■ Exercise requirements ■
Whenever a line in the data contains "permettant", show that line.

────────────────────

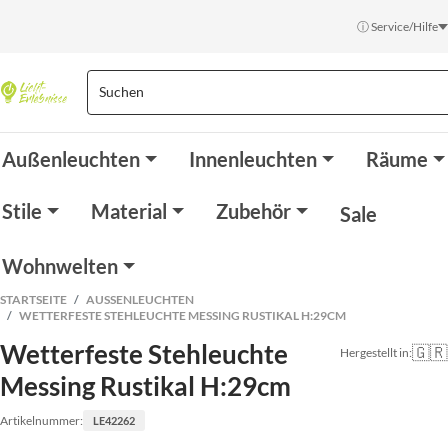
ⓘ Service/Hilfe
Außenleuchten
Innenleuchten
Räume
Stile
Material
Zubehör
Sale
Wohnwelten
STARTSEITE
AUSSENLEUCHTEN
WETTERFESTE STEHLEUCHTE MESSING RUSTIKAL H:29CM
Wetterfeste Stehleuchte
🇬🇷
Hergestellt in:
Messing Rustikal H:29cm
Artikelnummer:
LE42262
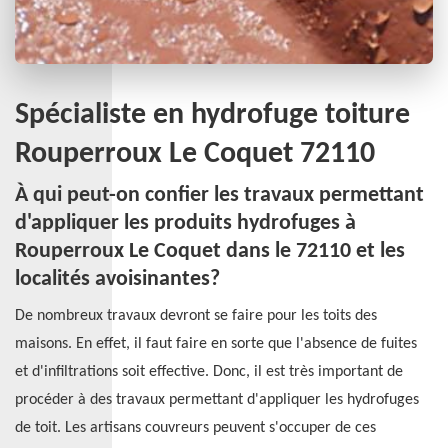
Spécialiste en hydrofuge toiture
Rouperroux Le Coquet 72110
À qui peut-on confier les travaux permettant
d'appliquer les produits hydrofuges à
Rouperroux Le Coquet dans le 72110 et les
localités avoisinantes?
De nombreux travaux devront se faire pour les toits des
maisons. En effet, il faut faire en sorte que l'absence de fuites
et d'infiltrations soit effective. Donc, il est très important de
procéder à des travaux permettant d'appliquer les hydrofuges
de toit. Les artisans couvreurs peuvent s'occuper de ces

────────────────────

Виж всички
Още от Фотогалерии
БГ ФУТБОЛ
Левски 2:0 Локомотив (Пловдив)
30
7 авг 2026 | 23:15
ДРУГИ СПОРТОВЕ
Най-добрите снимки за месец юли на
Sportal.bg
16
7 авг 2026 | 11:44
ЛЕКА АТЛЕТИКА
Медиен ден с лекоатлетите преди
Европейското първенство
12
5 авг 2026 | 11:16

────────────────────

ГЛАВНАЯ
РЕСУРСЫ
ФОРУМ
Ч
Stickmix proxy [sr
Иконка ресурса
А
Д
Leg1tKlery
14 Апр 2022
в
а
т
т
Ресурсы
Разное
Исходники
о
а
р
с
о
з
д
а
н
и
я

────────────────────

■ Answer ■
À qui peut-on confier les travaux permettant
procéder à des travaux permettant d'appliquer les hydrofuges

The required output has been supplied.